== Exercise requirements ==
Repeat the data that follows in full. Do not include the pictures.

■ ■ ■ ■ ■ ■ ■

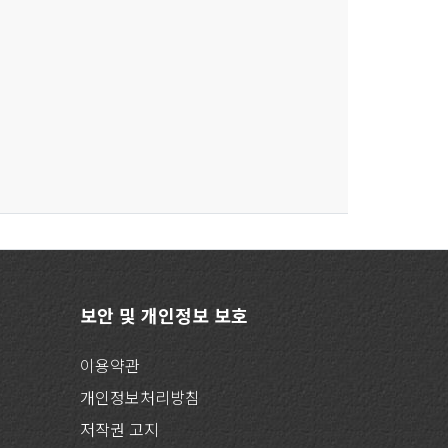
보안 및 개인정보 보호
이용약관
개인정보처리방침
저작권 고지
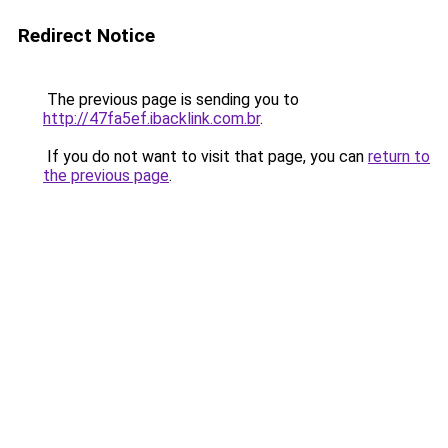
Redirect Notice
The previous page is sending you to
http://47fa5ef.ibacklink.com.br
.
If you do not want to visit that page, you can
return to
the previous page
.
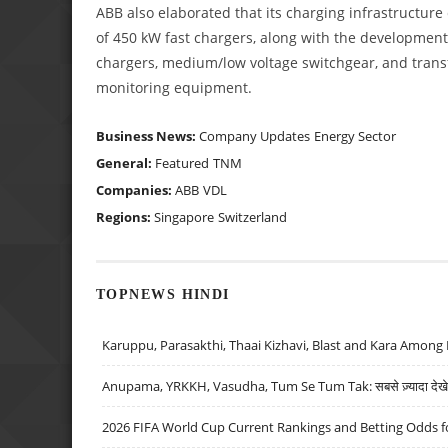
ABB also elaborated that its charging infrastructure
of 450 kW fast chargers, along with the development 
chargers, medium/low voltage switchgear, and transf
monitoring equipment.
Business News:
Company Updates
Energy Sector
General:
Featured
TNM
Companies:
ABB
VDL
Regions:
Singapore
Switzerland
TOPNEWS HINDI
Karuppu, Parasakthi, Thaai Kizhavi, Blast and Kara Among 
Anupama, YRKKH, Vasudha, Tum Se Tum Tak: सबसे ज़्यादा देखे जा
2026 FIFA World Cup Current Rankings and Betting Odds fo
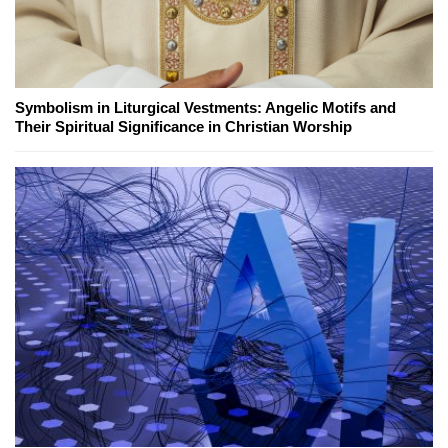
Symbolism in Liturgical Vestments: Angelic Motifs and
Their Spiritual Significance in Christian Worship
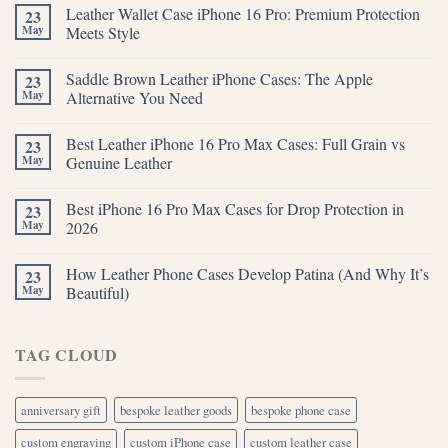
Leather Wallet Case iPhone 16 Pro: Premium Protection
23
May
Meets Style
Saddle Brown Leather iPhone Cases: The Apple
23
May
Alternative You Need
Best Leather iPhone 16 Pro Max Cases: Full Grain vs
23
May
Genuine Leather
Best iPhone 16 Pro Max Cases for Drop Protection in
23
May
2026
How Leather Phone Cases Develop Patina (And Why It’s
23
May
Beautiful)
TAG CLOUD
anniversary gift
bespoke leather goods
bespoke phone case
custom engraving
custom iPhone case
custom leather case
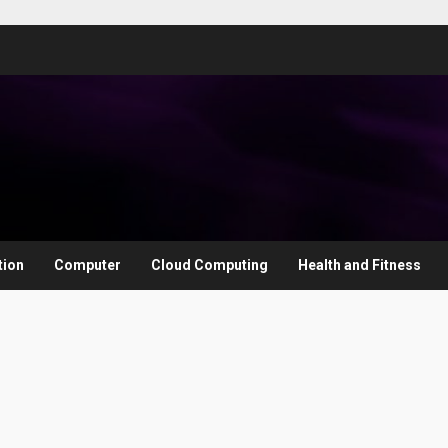
tion
Computer
Cloud Computing
Health and Fitness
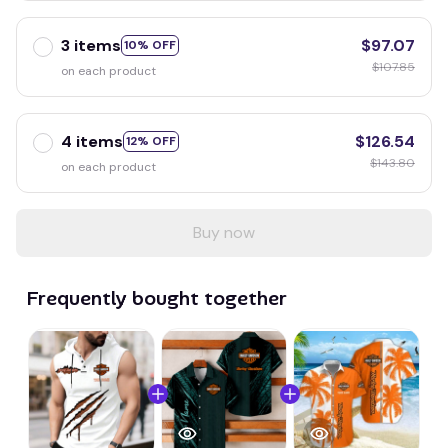
3 items
$97.07
10% OFF
$107.85
on each product
4 items
$126.54
12% OFF
$143.80
on each product
Buy now
Frequently bought together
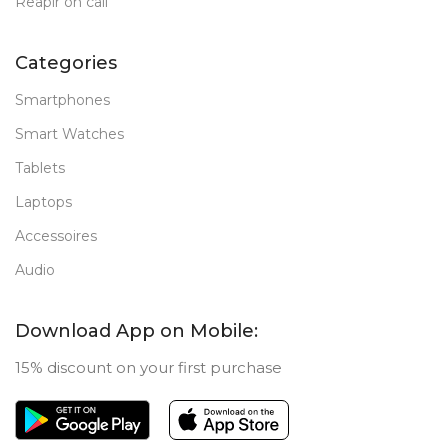
Reapir on call
Categories
Smartphones
Smart Watches
Tablets
Laptops
Accessoires
Audio
Download App on Mobile:
15% discount on your first purchase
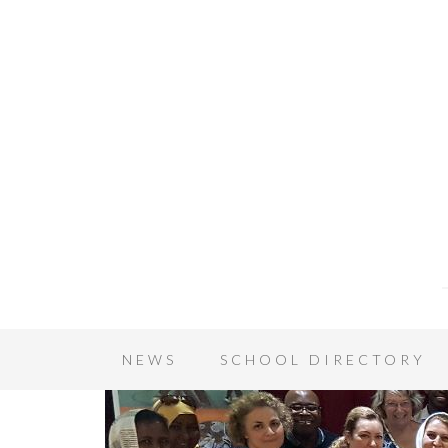
NEWS
SCHOOL DIRECTORY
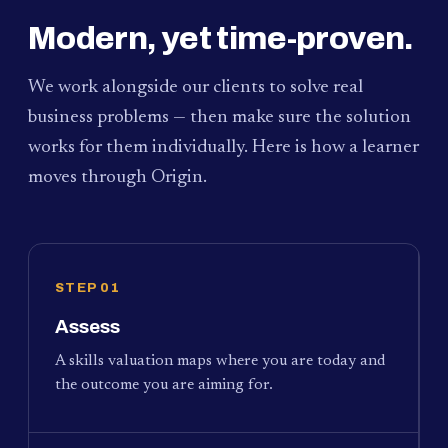
Modern, yet time-proven.
We work alongside our clients to solve real
business problems — then make sure the solution
works for them individually. Here is how a learner
moves through Origin.
STEP 01
Assess
A skills valuation maps where you are today and
the outcome you are aiming for.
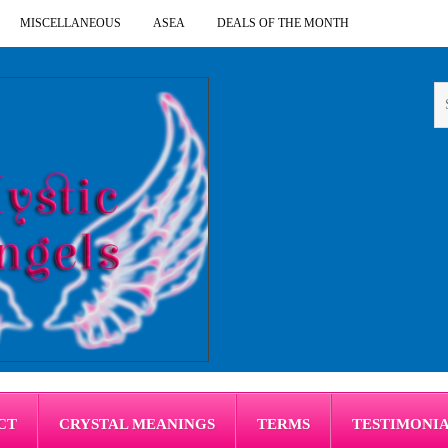
MISCELLANEOUS
ASEA
DEALS OF THE MONTH
CT
CRYSTAL MEANINGS
TERMS
TESTIMONI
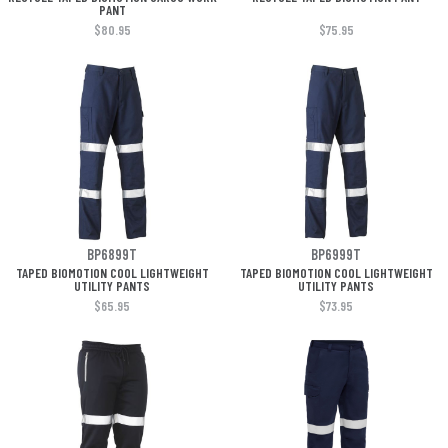
PANT
$80.95
$75.95
BP6899T
BP6999T
TAPED BIOMOTION COOL LIGHTWEIGHT
TAPED BIOMOTION COOL LIGHTWEIGHT
UTILITY PANTS
UTILITY PANTS
$65.95
$73.95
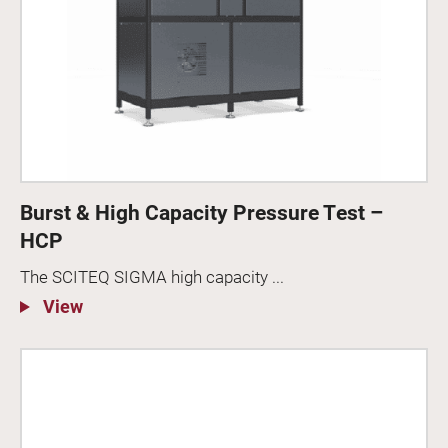
Burst & High Capacity Pressure Test –
HCP
The SCITEQ SIGMA high capacity ...
View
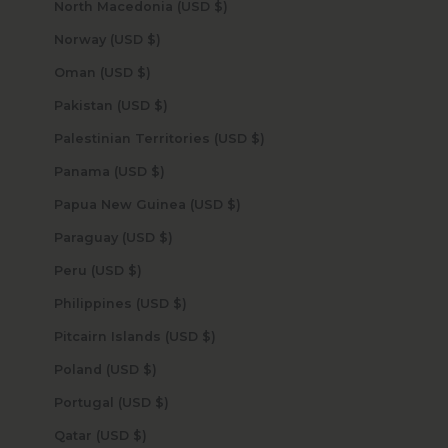
North Macedonia (USD $)
Norway (USD $)
Oman (USD $)
Pakistan (USD $)
Palestinian Territories (USD $)
Panama (USD $)
Papua New Guinea (USD $)
Paraguay (USD $)
Peru (USD $)
Philippines (USD $)
Pitcairn Islands (USD $)
Poland (USD $)
Portugal (USD $)
Qatar (USD $)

■ ■ ■ ■ ■ ■ ■

== Exercise response ==
보안 및 개인정보 보호
이용약관
개인정보처리방침
저작권 고지
Redirect Notice
The previous page is sending you to
http://47fa5ef.ibacklink.com.br
.
If you do not want to visit that page, you can
return to
the previous page
.
ABB also elaborated that its charging infrastructure
of 450 kW fast chargers, along with the development 
chargers, medium/low voltage switchgear, and transf
monitoring equipment.
Business News:
Company Updates
Energy Sector
General:
Featured
TNM
Companies:
ABB
VDL
Regions:
Singapore
Switzerland
TOPNEWS HINDI
Karuppu, Parasakthi, Thaai Kizhavi, Blast and Kara Among 
Anupama, YRKKH, Vasudha, Tum Se Tum Tak: सबसे ज़्यादा देखे जा
2026 FIFA World Cup Current Rankings and Betting Odds fo
Symbolism in Liturgical Vestments: Angelic Motifs and
Their Spiritual Significance in Christian Worship
Leather Wallet Case iPhone 16 Pro: Premium Protection
23
May
Meets Style
Saddle Brown Leather iPhone Cases: The Apple
23
May
Alternative You Need
Best Leather iPhone 16 Pro Max Cases: Full Grain vs
23
May
Genuine Leather
Best iPhone 16 Pro Max Cases for Drop Protection in
23
May
2026
How Leather Phone Cases Develop Patina (And Why It’s
23
May
Beautiful)
TAG CLOUD
anniversary gift
bespoke leather goods
bespoke phone case
custom engraving
custom iPhone case
custom leather case
tion
Computer
Cloud Computing
Health and Fitness
3 items
$97.07
10% OFF
$107.85
on each product
4 items
$126.54
12% OFF
$143.80
on each product
Buy now
Frequently bought together
Reapir on call
Categories
Smartphones
Smart Watches
Tablets
Laptops
Accessoires
Audio
Download App on Mobile:
15% discount on your first purchase
NEWS
SCHOOL DIRECTORY
Modern, yet time-proven.
We work alongside our clients to solve real
business problems — then make sure the solution
works for them individually. Here is how a learner
moves through Origin.
STEP 01
Assess
A skills valuation maps where you are today and
the outcome you are aiming for.
MISCELLANEOUS
ASEA
DEALS OF THE MONTH
CT
CRYSTAL MEANINGS
TERMS
TESTIMONI
PANT
$80.95
$75.95
BP6899T
BP6999T
TAPED BIOMOTION COOL LIGHTWEIGHT
TAPED BIOMOTION COOL LIGHTWEIGHT
UTILITY PANTS
UTILITY PANTS
$65.95
$73.95
Burst & High Capacity Pressure Test –
HCP
The SCITEQ SIGMA high capacity ...
View
North Macedonia (USD $)
Norway (USD $)
Oman (USD $)
Pakistan (USD $)
Palestinian Territories (USD $)
Panama (USD $)
Papua New Guinea (USD $)
Paraguay (USD $)
Peru (USD $)
Philippines (USD $)
Pitcairn Islands (USD $)
Poland (USD $)
Portugal (USD $)
Qatar (USD $)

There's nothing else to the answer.